Is this the party to whom I am writing?
I just got done writing a letter to my older sister. Now, she does not do email. Texting. Facebook. Nothing. If it doesn’t have a stamp on it, she can’t read it. No won’t about it. Can’t.
I remember when I used to love corresponding with different friends. My friend Barbara moved from Falmouth, Maine, up the coast to Thomaston, Maine. Our folks couldn’t drive us back and forth to see each other every day (gasp!), so we wrote.
My friend Sabrina moved a whole 20 minutes away from me one year. We were attached at the hip before then. Agony! And so, we wrote. I think we even “taped” our letters on cassette tapes now and then. Anybody here remember cassette tapes? LOL!
Sheryl moved to Boston for college.
Beth moved to North Carolina for a nursing position.
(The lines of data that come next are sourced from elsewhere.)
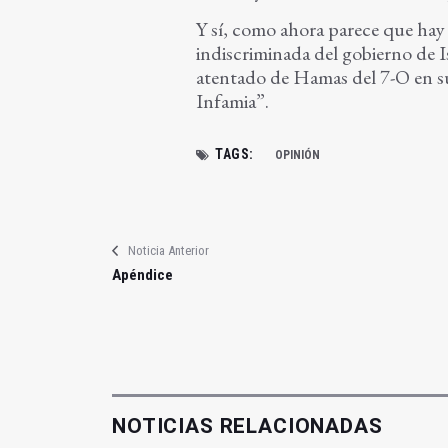
Y sí, como ahora parece que hay 
indiscriminada del gobierno de Is
atentado de Hamas del 7-O en su 
Infamia”.
TAGS:
OPINIÓN
Noticia Anterior
Apéndice
NOTICIAS RELACIONADAS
It was no big deal to pick up a pen and write. In fact, it was kind of fun to find different papers and pens to write with. And I loved going to the mailbox and finding a “real” letter! To this day I am still addicted to different pens and papers to write with. If I go to the store with friends, they know where to find me when I disappear.
And I still look forward to getting the mail, just in case.
But now it’s a big deal to pick up a pen and write. And I don’t know what happened to change things. I guess electronic communication is so much easier, faster. You get a more immediate response. And you don’t really have to think about it too much (whiiich can lead to some pretty bad foot-in-mouth snafus, so be careful!). It’s “short attention span theater” at its finest. Not to mention, I have developed a familial tremor that makes it really difficult to write legibly – it’s work!
So what does one write about in a letter?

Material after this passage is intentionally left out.